In March, special police hired by the board, armed with a U.S. Superior Court order recognizing the board as the legal owner of the mosque, forcibly ejected Asi from the center and regained control of the building. On July 15, dissidents returned to the mosque during services and were ejected by police. Since then, the center's special police have been screening worshipers at the gate to keep out the dissidents.
The four people who said they are filing a complaint with the Office of Human Rights are A. Hakim Qawiyy, an American; Aisha Mohammed, from Trinidad; Muhammad Siddiqui, from Grenada; and Massoumeh Roghani, from Iran. All denied ever trying to "interfere with a religious service at the mosque," the complaint said.
Their complaint alleges that the board of governors has "systematically and deliberately prohibited numerous Moslems from entering the mosque to participate in religious services."
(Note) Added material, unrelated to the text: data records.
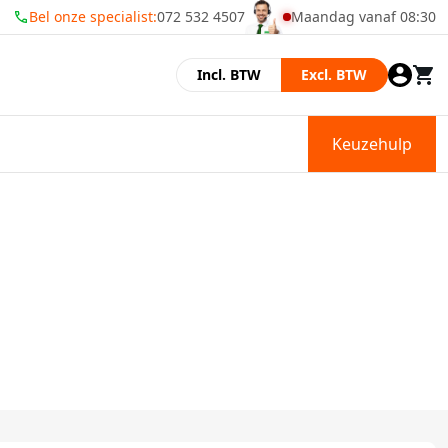
Bel onze specialist:
072 532 4507
Maandag vanaf 08:30
Momenteel zijn wij gesl
Incl. BTW
Excl. BTW
Keuzehulp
Among those excluded have been "black persons from other countries in the world due to the fact that they are black; Iranians, due to their national origin . . . and Muslims who allegedly hold a specific or general political belief . . . contrary to the political view of the members of the Board of Governors . . . and persons who have been dressed casually or informally," the complaint states.
"Our sisters and brothers have today called upon the Office of Human Rights to halt this repressive conduct by the Board of Governors who have attempted to convert the mosque of the Muslims of this community into a country club for the privileged few," said Asi, whose group has complained that events at the mosque are a violation of religious freedom.
Their attorneys told reporters the complaint was filed yesterday, but a spokesman for the Office of Human Rights said he could not confirm receipt of an official complaint.
Qawiyy, one of the four complaintants, is listed among the 50 persons the board of governors has asked the court to prevent from going to the mosque. Asi and Bahram Nahidian, a vocal supporter of Iran's Islamic revolution, are also among the 50, who the board says "attempted to enter the mosque for the purpose of disrupting the religious services being held there" on July 15, and who the board contends will continue such disruptions if they are allowed to enter again.
The board's suit also alleges that the group "refuses to recognize the authority of the Board of Governors to manage the Center," including its authority to appoint a director and a religious leader for the mosque. The board also asked that the dissidents be ordered not to use the name "The Islamic Center" in its publications.